[Transcribed page contents]
▬▬▬▬▬▬

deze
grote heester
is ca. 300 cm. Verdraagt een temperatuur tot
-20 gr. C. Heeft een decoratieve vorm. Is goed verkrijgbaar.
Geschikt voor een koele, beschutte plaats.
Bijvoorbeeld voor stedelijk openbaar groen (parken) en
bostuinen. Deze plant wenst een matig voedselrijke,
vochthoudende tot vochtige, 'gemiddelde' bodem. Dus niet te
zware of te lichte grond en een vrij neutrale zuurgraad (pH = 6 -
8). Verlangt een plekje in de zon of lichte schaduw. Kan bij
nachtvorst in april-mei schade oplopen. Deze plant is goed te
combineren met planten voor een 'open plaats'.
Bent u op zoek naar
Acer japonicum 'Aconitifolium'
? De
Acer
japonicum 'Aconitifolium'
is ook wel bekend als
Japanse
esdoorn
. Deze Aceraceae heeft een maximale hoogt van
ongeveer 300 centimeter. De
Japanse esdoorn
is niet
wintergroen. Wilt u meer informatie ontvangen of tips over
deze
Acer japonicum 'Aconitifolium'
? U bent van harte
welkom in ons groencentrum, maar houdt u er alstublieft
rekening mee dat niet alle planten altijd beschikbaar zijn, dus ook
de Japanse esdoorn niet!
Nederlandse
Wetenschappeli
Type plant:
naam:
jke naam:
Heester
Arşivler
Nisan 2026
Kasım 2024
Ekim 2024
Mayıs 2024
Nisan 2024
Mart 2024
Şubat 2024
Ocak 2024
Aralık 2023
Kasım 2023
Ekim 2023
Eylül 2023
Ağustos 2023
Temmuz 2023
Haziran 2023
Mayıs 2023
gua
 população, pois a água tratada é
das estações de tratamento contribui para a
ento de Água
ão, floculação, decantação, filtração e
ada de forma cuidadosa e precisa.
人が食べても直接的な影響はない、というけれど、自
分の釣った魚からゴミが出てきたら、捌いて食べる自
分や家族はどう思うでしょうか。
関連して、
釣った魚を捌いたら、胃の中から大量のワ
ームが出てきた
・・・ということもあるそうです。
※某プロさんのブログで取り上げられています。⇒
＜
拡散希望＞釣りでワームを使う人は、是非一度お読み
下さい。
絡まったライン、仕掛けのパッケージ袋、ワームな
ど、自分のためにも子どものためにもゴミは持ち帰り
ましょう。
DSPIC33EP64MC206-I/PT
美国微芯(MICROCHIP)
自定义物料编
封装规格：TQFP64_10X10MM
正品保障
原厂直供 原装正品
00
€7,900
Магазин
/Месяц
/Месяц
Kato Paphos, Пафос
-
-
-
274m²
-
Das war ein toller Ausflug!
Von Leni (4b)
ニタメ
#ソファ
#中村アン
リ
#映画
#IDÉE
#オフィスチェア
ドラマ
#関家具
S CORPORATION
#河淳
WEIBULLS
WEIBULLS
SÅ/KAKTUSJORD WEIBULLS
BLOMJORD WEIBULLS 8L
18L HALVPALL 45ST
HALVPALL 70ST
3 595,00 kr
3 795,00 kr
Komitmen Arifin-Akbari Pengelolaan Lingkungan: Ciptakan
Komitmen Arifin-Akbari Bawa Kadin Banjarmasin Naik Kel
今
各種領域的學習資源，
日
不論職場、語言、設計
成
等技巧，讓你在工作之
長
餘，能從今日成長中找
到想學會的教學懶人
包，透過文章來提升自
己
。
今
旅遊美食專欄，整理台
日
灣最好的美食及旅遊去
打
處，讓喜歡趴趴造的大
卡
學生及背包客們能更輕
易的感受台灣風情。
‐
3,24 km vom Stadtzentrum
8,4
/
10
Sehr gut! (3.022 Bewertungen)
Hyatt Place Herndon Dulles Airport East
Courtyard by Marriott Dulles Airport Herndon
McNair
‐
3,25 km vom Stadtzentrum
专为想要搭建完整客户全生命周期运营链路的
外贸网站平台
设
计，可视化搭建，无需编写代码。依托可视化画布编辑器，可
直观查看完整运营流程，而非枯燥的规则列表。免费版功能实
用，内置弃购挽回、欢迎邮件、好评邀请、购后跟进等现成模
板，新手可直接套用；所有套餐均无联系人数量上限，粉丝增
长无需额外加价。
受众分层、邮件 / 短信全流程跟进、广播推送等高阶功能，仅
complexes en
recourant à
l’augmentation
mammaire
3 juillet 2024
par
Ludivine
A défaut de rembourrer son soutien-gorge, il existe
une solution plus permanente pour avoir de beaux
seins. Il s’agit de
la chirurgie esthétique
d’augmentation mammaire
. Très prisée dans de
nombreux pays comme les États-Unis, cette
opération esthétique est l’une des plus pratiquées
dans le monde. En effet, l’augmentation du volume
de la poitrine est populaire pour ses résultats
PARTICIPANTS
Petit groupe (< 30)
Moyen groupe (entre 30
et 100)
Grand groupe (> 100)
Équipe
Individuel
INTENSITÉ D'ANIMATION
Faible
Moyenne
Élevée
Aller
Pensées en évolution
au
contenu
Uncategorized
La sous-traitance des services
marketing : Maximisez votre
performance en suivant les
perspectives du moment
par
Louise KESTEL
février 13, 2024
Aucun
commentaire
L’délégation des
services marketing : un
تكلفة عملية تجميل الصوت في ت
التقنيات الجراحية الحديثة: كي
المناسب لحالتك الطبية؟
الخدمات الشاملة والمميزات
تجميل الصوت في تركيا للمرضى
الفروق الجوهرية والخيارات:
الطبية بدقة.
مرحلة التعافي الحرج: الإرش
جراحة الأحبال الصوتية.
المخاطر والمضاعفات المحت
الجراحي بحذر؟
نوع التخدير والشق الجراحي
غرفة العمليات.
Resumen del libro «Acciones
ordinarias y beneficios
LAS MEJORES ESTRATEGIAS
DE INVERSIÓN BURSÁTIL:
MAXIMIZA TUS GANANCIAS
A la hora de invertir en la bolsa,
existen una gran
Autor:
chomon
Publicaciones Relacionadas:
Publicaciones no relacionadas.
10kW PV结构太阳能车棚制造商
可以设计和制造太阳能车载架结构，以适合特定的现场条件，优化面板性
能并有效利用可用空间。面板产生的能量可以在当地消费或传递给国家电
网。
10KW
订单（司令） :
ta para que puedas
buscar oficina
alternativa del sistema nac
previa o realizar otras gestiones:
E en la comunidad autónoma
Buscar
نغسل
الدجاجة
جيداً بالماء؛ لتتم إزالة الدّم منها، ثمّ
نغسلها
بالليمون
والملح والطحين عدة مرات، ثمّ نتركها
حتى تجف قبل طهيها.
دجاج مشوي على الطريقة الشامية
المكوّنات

▬▬▬▬▬▬

Going back over the entries above, copy word for word every line from the one that has "Moyen groupe (entre 30" on through the one that has "مرحلة التعافي الحرج: الإرش".

● Output of the task
Moyen groupe (entre 30
et 100)
Grand groupe (> 100)
Équipe
Individuel
INTENSITÉ D'ANIMATION
Faible
Moyenne
Élevée
Aller
Pensées en évolution
au
contenu
Uncategorized
La sous-traitance des services
marketing : Maximisez votre
performance en suivant les
perspectives du moment
par
Louise KESTEL
février 13, 2024
Aucun
commentaire
L’délégation des
services marketing : un
تكلفة عملية تجميل الصوت في ت
التقنيات الجراحية الحديثة: كي
المناسب لحالتك الطبية؟
الخدمات الشاملة والمميزات
تجميل الصوت في تركيا للمرضى
الفروق الجوهرية والخيارات:
الطبية بدقة.
مرحلة التعافي الحرج: الإرش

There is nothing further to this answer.